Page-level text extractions
[Start of Attachment]
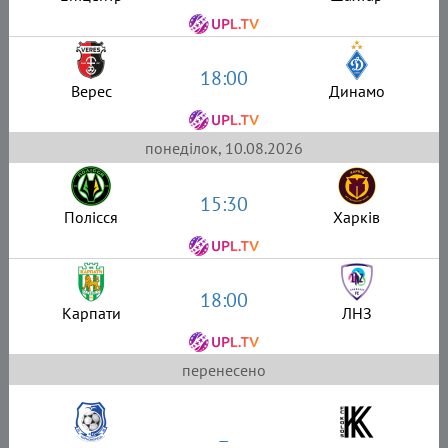
18:00
Верес
Динамо
понеділок, 10.08.2026
15:30
Полісся
Харків
18:00
Карпати
ЛНЗ
перенесено
–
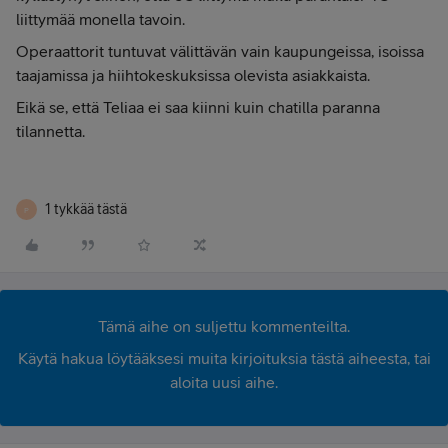
liittymää monella tavoin.
Operaattorit tuntuvat välittävän vain kaupungeissa, isoissa
taajamissa ja hiihtokeskuksissa olevista asiakkaista.
Eikä se, että Teliaa ei saa kiinni kuin chatilla paranna
tilannetta.
1 tykkää tästä
P
Tämä aihe on suljettu kommenteilta.
Käytä hakua löytääksesi muita kirjoituksia tästä aiheesta, tai
aloita uusi aihe.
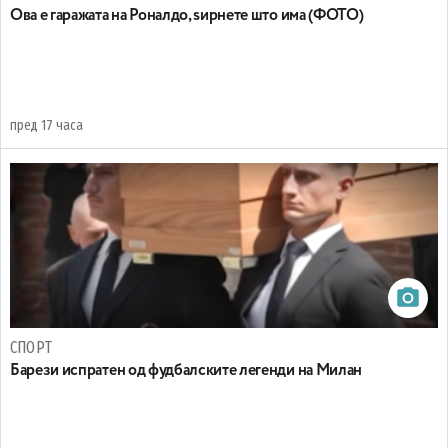
Ова е гаражата на Роналдо, ѕирнете што има (ФОТО)
пред 17 часа
СПОРТ
Барези испратен од фудбалските легенди на Милан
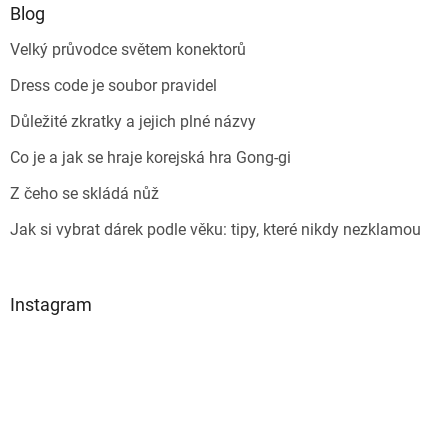
Blog
Velký průvodce světem konektorů
Dress code je soubor pravidel
Důležité zkratky a jejich plné názvy
Co je a jak se hraje korejská hra Gong-gi
Z čeho se skládá nůž
Jak si vybrat dárek podle věku: tipy, které nikdy nezklamou
Instagram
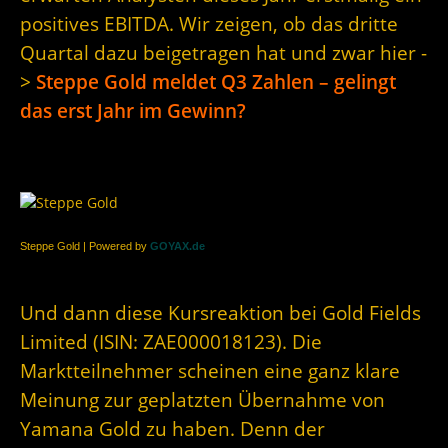
positives EBITDA. Wir zeigen, ob das dritte
Quartal dazu beigetragen hat und zwar hier -
>
Steppe Gold meldet Q3 Zahlen – gelingt
das erst Jahr im Gewinn?
Steppe Gold | Powered by
GOYAX.de
Und dann diese Kursreaktion bei Gold Fields
Limited (ISIN: ZAE000018123). Die
Marktteilnehmer scheinen eine ganz klare
Meinung zur geplatzten Übernahme von
Yamana Gold zu haben. Denn der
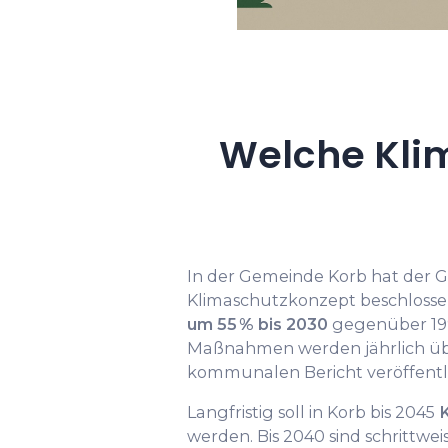
Welche Klim
In der Gemeinde Korb hat der G
Klimaschutzkonzept beschlossen
um 55 % bis 2030
gegenüber 1990
Maßnahmen werden jährlich üb
kommunalen Bericht veröffentli
Langfristig soll in Korb bis 2045
K
werden. Bis 2040 sind schrittw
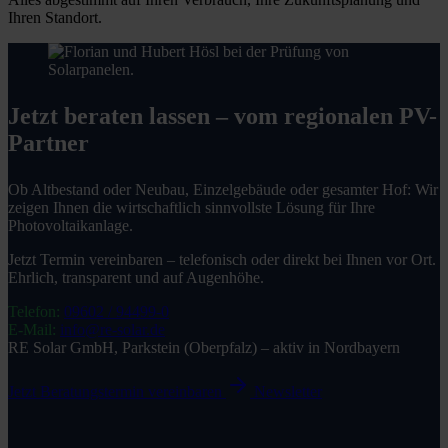
Ihren Standort.
Jetzt beraten lassen – vom regionalen PV-
Partner
Ob Altbestand oder Neubau, Einzelgebäude oder gesamter Hof: Wir
zeigen Ihnen die wirtschaftlich sinnvollste Lösung für Ihre
Photovoltaikanlage.
Jetzt Termin vereinbaren – telefonisch oder direkt bei Ihnen vor Ort.
Ehrlich, transparent und auf Augenhöhe.
Telefon:
09602 / 94499-0
E-Mail:
info@re-solar.de
RE Solar GmbH, Parkstein (Oberpfalz) – aktiv in Nordbayern
Jetzt Beratungstermin vereinbaren
Newsletter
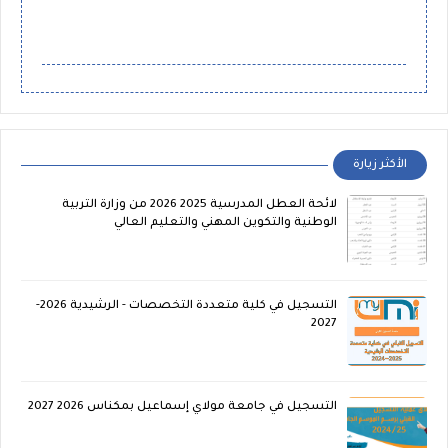
الأكثر زيارة
لائحة العطل المدرسية 2025 2026 من وزارة التربية
الوطنية والتكوين المهني والتعليم العالي
التسجيل في كلية متعددة التخصصات - الرشيدية 2026-
2027
التسجيل في جامعة مولاي إسماعيل بمكناس 2026 2027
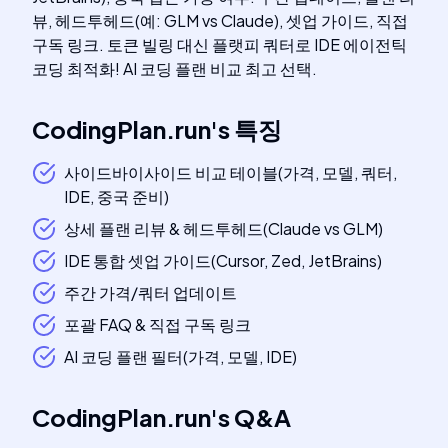
뷰, 헤드투헤드(예: GLM vs Claude), 셋업 가이드, 직접
구독 링크. 토큰 빌링 대신 플랫피 쿼터로 IDE 에이전틱
코딩 최적화! AI 코딩 플랜 비교 최고 선택.
CodingPlan.run
's
특징
사이드바이사이드 비교 테이블(가격, 모델, 쿼터,
IDE, 중국 준비)
상세 플랜 리뷰 & 헤드투헤드(Claude vs GLM)
IDE 통합 셋업 가이드(Cursor, Zed, JetBrains)
주간 가격/쿼터 업데이트
포괄 FAQ & 직접 구독 링크
AI 코딩 플랜 필터(가격, 모델, IDE)
CodingPlan.run
's
Q&A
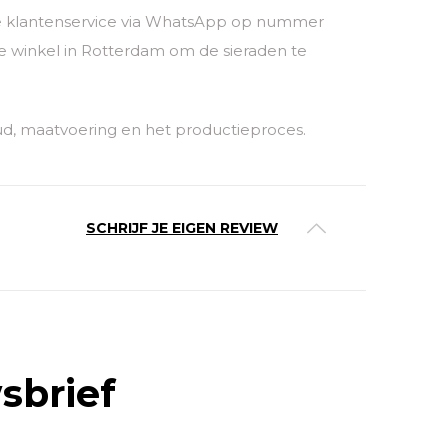
nze klantenservice via WhatsApp op nummer
 winkel in Rotterdam om de sieraden te
ud, maatvoering en het productieproces.
SCHRIJF JE EIGEN REVIEW
sbrief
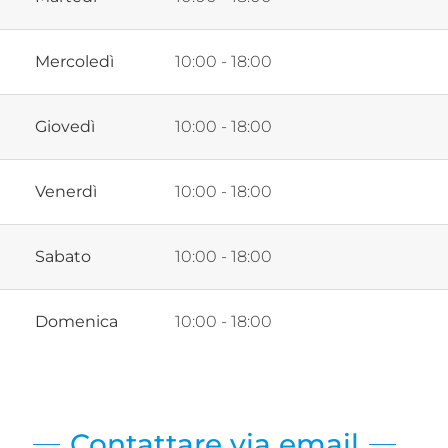
Mercoledì
10:00 - 18:00
Giovedì
10:00 - 18:00
Venerdì
10:00 - 18:00
Sabato
10:00 - 18:00
Domenica
10:00 - 18:00
Contattare via email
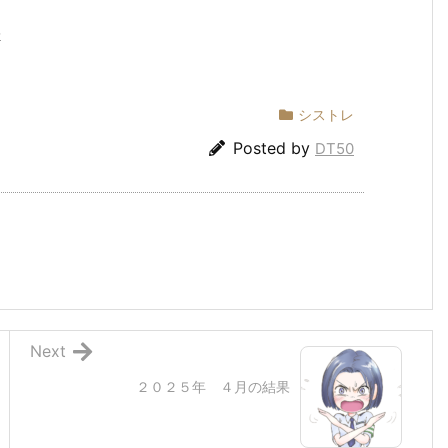
場
シストレ
Posted by
DT50
Next
２０２５年 ４月の結果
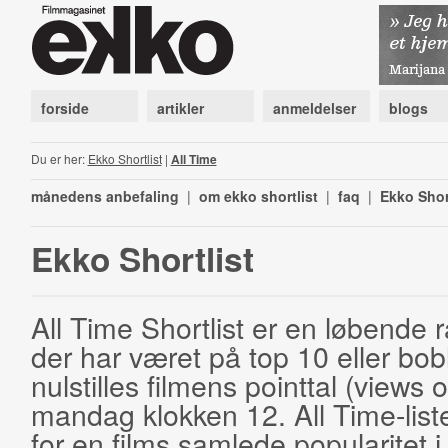
forside
artikler
anmeldelser
blogs
Du er her:
Ekko Shortlist
|
All Time
månedens anbefaling
|
om ekko shortlist
|
faq
|
Ekko Shor
Ekko Shortlist
All Time Shortlist er en løbende ra
der har været på top 10 eller bobl
nulstilles filmens pointtal (views 
mandag klokken 12. All Time-list
for en films samlede popularitet i 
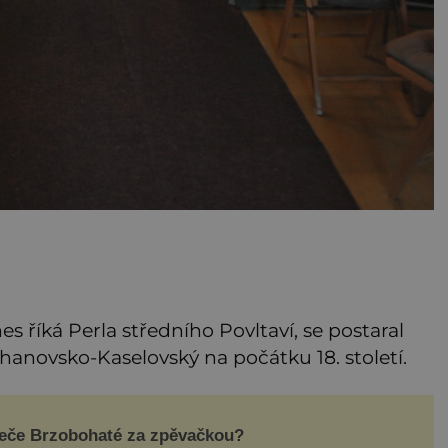
s říká Perla středního Povltaví, se postaral
Chanovsko-Kaselovský na počátku 18. století.
eče Brzobohaté za zpěvačkou?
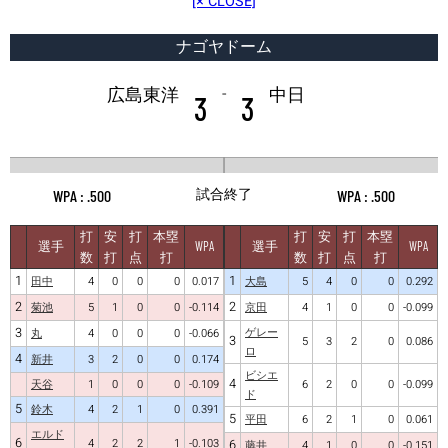
[× CLOSE]
ナゴヤドーム
-
広島東洋
中日
3
3
試合終了
.500
.500
打
安
打
本塁
打
安
打
本塁
選手
WPA
選手
WPA
数
打
点
打
数
打
点
打
1
1
田中
4
0
0
0
0.017
大島
5
4
0
0
0.292
2
2
菊池
5
1
0
0
-0.114
京田
4
1
0
0
-0.099
3
ゲレー
丸
4
0
0
0
-0.066
3
5
3
2
0
0.086
ロ
4
新井
3
2
0
0
0.174
ビシエ
4
天谷
1
0
0
0
-0.109
6
2
0
0
-0.099
ド
5
鈴木
4
2
1
0
0.391
5
平田
6
2
1
0
0.061
エルド
6
4
2
2
1
-0.103
6
藤井
4
1
0
0
-0.151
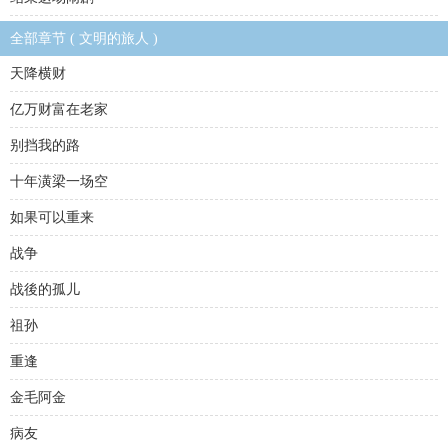
全部章节 ( 文明的旅人 )
天降横财
亿万财富在老家
别挡我的路
十年潢梁一场空
如果可以重来
战争
战後的孤儿
祖孙
重逢
金毛阿金
病友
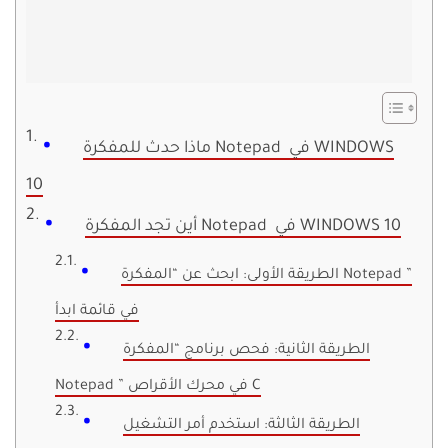
ماذا حدث للمفكرة Notepad في WINDOWS
10
أين تجد المفكرة Notepad في WINDOWS 10
الطريقة الأولى: ابحث عن “المفكرة Notepad ”
في قائمة ابدأ
الطريقة الثانية: فحص برنامج “المفكرة
Notepad ” في محرك الأقراص C
الطريقة الثالثة: استخدم أمر التشغيل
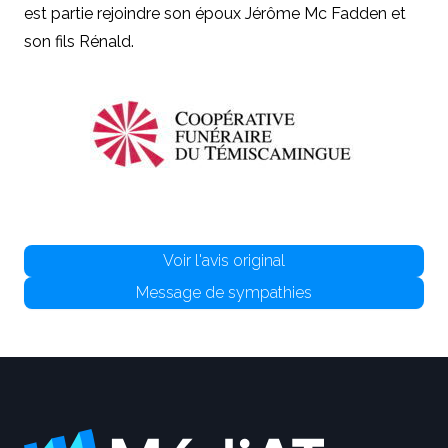
est partie rejoindre son époux Jérôme Mc Fadden et
son fils Rénald.
Voir l'avis original
Message de sympathies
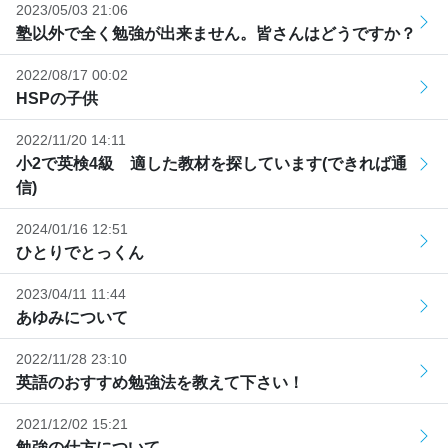
2023/05/03 21:06
塾以外で全く勉強が出来ません。皆さんはどうですか？
2022/08/17 00:02
HSPの子供
2022/11/20 14:11
小2で英検4級 適した教材を探しています(できれば通
信)
2024/01/16 12:51
ひとりでとっくん
2023/04/11 11:44
あゆみについて
2022/11/28 23:10
英語のおすすめ勉強法を教えて下さい！
2021/12/02 15:21
勉強の仕方について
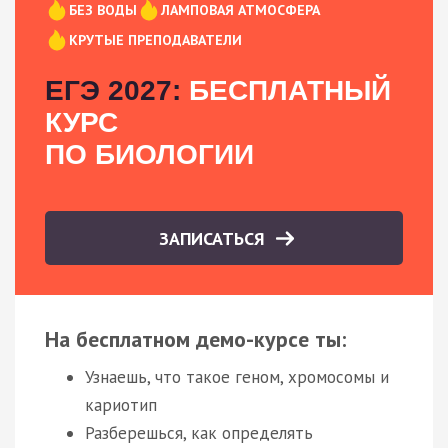
БЕЗ ВОДЫ
ЛАМПОВАЯ АТМОСФЕРА
КРУТЫЕ ПРЕПОДАВАТЕЛИ
ЕГЭ 2027:
БЕСПЛАТНЫЙ
КУРС
ПО БИОЛОГИИ
ЗАПИСАТЬСЯ
На бесплатном демо-курсе ты:
Узнаешь, что такое геном, хромосомы и
кариотип
Разберешься, как определять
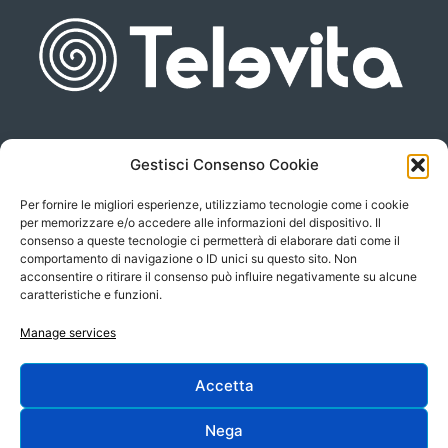
Gestisci Consenso Cookie
Piazza san Giovanni, 6
info@televita.it
34122 Trieste
Per fornire le migliori esperienze, utilizziamo tecnologie come i cookie
P.Iva 00566630323
per memorizzare e/o accedere alle informazioni del dispositivo. Il
consenso a queste tecnologie ci permetterà di elaborare dati come il
comportamento di navigazione o ID unici su questo sito. Non
acconsentire o ritirare il consenso può influire negativamente su alcune
caratteristiche e funzioni.
Manage services
Accetta
Progetto e sviluppo:
Nega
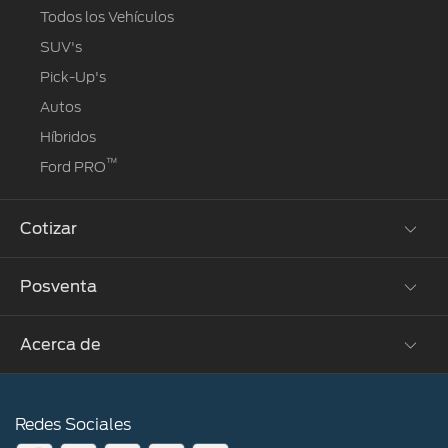
Todos los Vehículos
SUV's
Pick-Up's
Autos
Híbridos
™
Ford PRO
Cotizar
Posventa
Solicitar cotización
Acerca de
Propietarios Ford
Agendamiento Online
Contacto
Ford Assistance
Redes Sociales
Noticias en Perú
Garantía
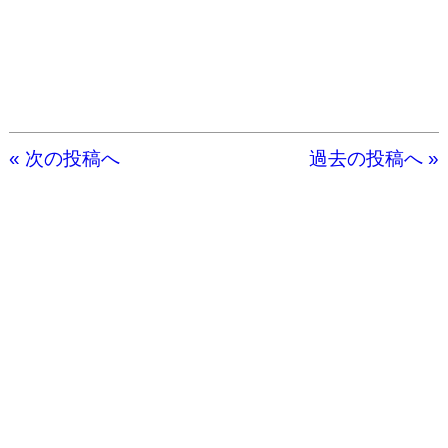
« 次の投稿へ
過去の投稿へ »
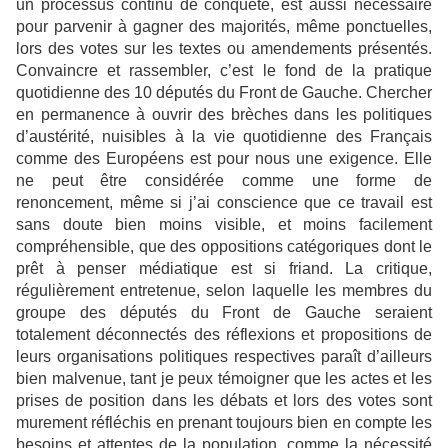
un processus continu de conquête, est aussi nécessaire
pour parvenir à gagner des majorités, même ponctuelles,
lors des votes sur les textes ou amendements présentés.
Convaincre et rassembler, c’est le fond de la pratique
quotidienne des 10 députés du Front de Gauche. Chercher
en permanence à ouvrir des brèches dans les politiques
d’austérité, nuisibles à la vie quotidienne des Français
comme des Européens est pour nous une exigence. Elle
ne peut être considérée comme une forme de
renoncement, même si j’ai conscience que ce travail est
sans doute bien moins visible, et moins facilement
compréhensible, que des oppositions catégoriques dont le
prêt à penser médiatique est si friand. La critique,
régulièrement entretenue, selon laquelle les membres du
groupe des députés du Front de Gauche seraient
totalement déconnectés des réflexions et propositions de
leurs organisations politiques respectives paraît d’ailleurs
bien malvenue, tant je peux témoigner que les actes et les
prises de position dans les débats et lors des votes sont
murement réfléchis en prenant toujours bien en compte les
besoins et attentes de la population, comme la nécessité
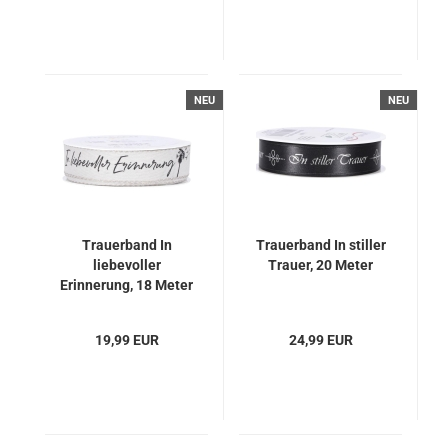
NEU
NEU
Trauerband In
Trauerband In stiller
liebevoller
Trauer, 20 Meter
Erinnerung, 18 Meter
19,99 EUR
24,99 EUR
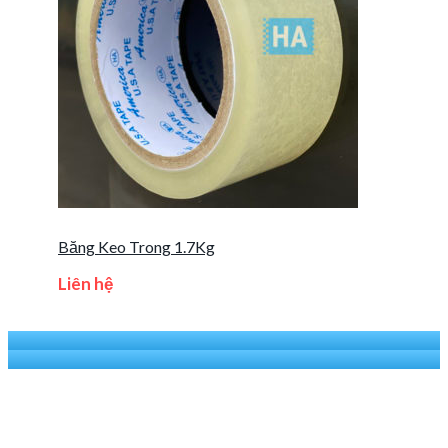
Băng Keo Trong 1.7Kg
Liên hệ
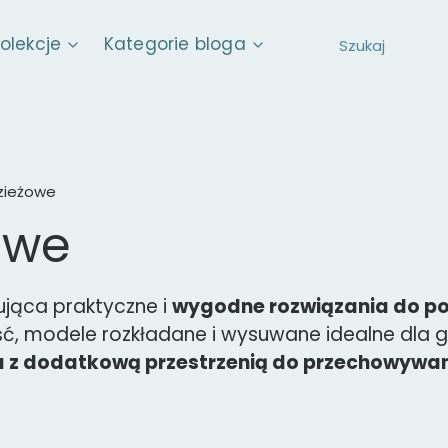
kolekcje
Kategorie bloga
zieżowe
owe
jąca praktyczne i
wygodne rozwiązania do po
 modele rozkładane i wysuwane idealne dla go
a z dodatkową przestrzenią do przechowywan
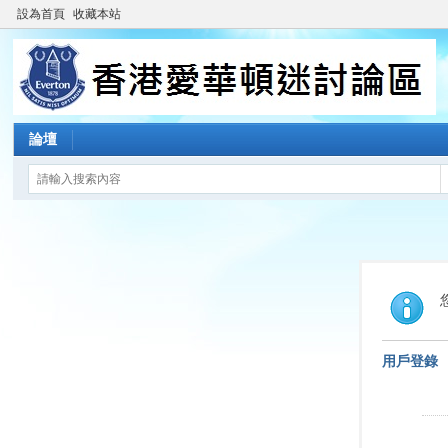
設為首頁
收藏本站
論壇
用戶登錄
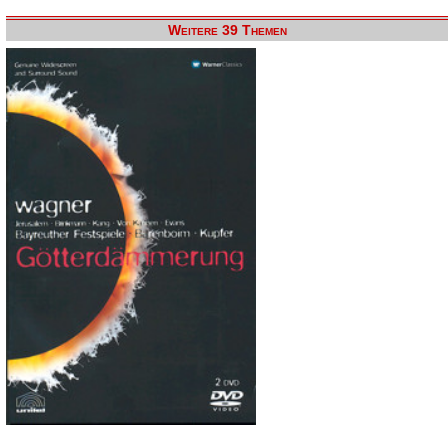
Weitere 39 Themen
[End of Attachment]
■ EXERCISE OBJECTIVE: Only one stretch of the entries above is needed: the lines from the one containing "månedens anbefaling" through the one containing "في قائمة ابدأ". Copy it exactly, without the pictures.

■ SOLUTION FOR THIS PROBLEM:
månedens anbefaling
|
om ekko shortlist
|
faq
|
Ekko Shor
Ekko Shortlist
All Time Shortlist er en løbende ra
der har været på top 10 eller bobl
nulstilles filmens pointtal (views 
mandag klokken 12. All Time-list
for en films samlede popularitet i 
s říká Perla středního Povltaví, se postaral
Chanovsko-Kaselovský na počátku 18. století.
eče Brzobohaté za zpěvačkou?
[× CLOSE]
ナゴヤドーム
-
広島東洋
中日
3
3
試合終了
.500
.500
打
安
打
本塁
打
安
打
本塁
選手
WPA
選手
WPA
数
打
点
打
数
打
点
打
1
1
田中
4
0
0
0
0.017
大島
5
4
0
0
0.292
2
2
菊池
5
1
0
0
-0.114
京田
4
1
0
0
-0.099
3
ゲレー
丸
4
0
0
0
-0.066
3
5
3
2
0
0.086
ロ
4
新井
3
2
0
0
0.174
ビシエ
4
天谷
1
0
0
0
-0.109
6
2
0
0
-0.099
ド
5
鈴木
4
2
1
0
0.391
5
平田
6
2
1
0
0.061
エルド
6
4
2
2
1
-0.103
6
藤井
4
1
0
0
-0.151
全部章节 ( 文明的旅人 )
天降横财
亿万财富在老家
别挡我的路
十年潢梁一场空
如果可以重来
战争
战後的孤儿
祖孙
重逢
金毛阿金
病友
ماذا حدث للمفكرة Notepad في WINDOWS
10
أين تجد المفكرة Notepad في WINDOWS 10
الطريقة الأولى: ابحث عن “المفكرة Notepad ”
في قائمة ابدأ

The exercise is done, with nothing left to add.